Figures are relevant to the content of the article, and are adequately labeled.
The methods section is adequately divided into sub-sections. However this part of the article is too lengthy and requires some modification. For example, in the section concerning "search strategy inclusion and exclusion criteria", which gives a lengthy description of all exclusion criteria some of them obvious to the reader ("not ovarian cancer"), that should be shortened and more focused.
The results section is written in clear language and is adequately divided into sub-sections. All the figures are referred to in the text and are helpful in understanding the data provided.
A general comment regarding the results section is that there is inconsistency in the text – in several places the number of studies of a certain subgroup / characteristic is reported (for example PDF lines 291, 297), while in other places percentage of studies is reported (for example PDF lines 262-264) or both (for example PDF lines 270,301). This should be revised and reported consistently throughout the section.
The sub-section regarding "Study inclusion and characteristics" is again too lengthy and some parts of the text should be considered to be presented as a supplementary table (for example lines 300-314 regarding specific characteristics of the different animal models).
The sub-section regarding "risk of bias assessment" can be shortened as all information appears in figure 2. The important part of this section is the summary in lines 335-339 regarding the lack of information needed to adequately assess the risk of bias.
The discussion section outlines the main outcomes of the current study well, and discusses the limitations and possible contradictions with previous observations found in this study.

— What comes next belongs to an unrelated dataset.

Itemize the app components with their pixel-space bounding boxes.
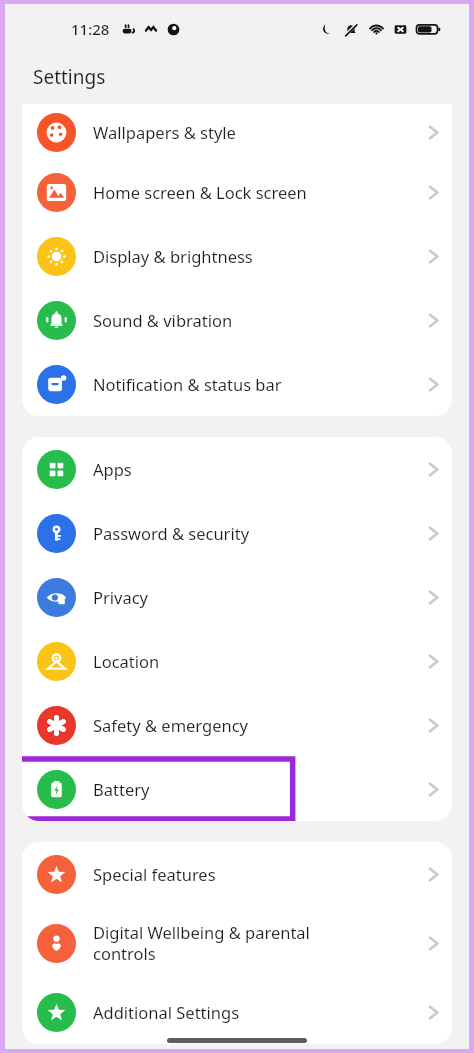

Some of the discussion can be shortened, for example lines 511-522 which hold repetitions. The discussion about the limitations of the study due to small numbers as well as heterogeneity in different DDS, animal models etc. is very important and comprehensive.
-This article's objective is to assess the efficacy of DDS for the therapy of ovarian cancer. This meta-analysis focuses on DDS role in ovarian cancer therapy and includes a total of 33 animal studies (636 animals) describing survival and tumor growth inhibition. Due to heterogeneity between different types of DDS, subgroup analyses were performed enabling the researchers to draw conclusions regarding different DDS. They conclude that delivery of chemotherapeutics with a DDS is more effective in animal models with the exception of micelles and cisplatin.
This meta-analysis gives a good overlook of the subject and provides a well-founded basis or future research. The authors included all necessary items in the PRISMA checklist. The article is well structured, wording is clear, and language is coherent.
I have some minor comments:
- For context, it will be helpful to know the current status of research on human ovarian cancer (e.g. human cell lines).
-Line 204 and 205- "data was" -> data were
The statistical analysis is rigorous: the authors analyzed risk of bias, hazard ratio (in order to compare time to event survival data) and funnel plots (to estimate publication bias). The authors describe in great details the process of study choice and categorization, which enables the reader to follow the methodology.
The discussion is well organized. The authors explain in depth their observations and try to explain some of the more unexpected observations using current knowledge (for example why targeted DDS didn’t show advantage over non targeted DDS).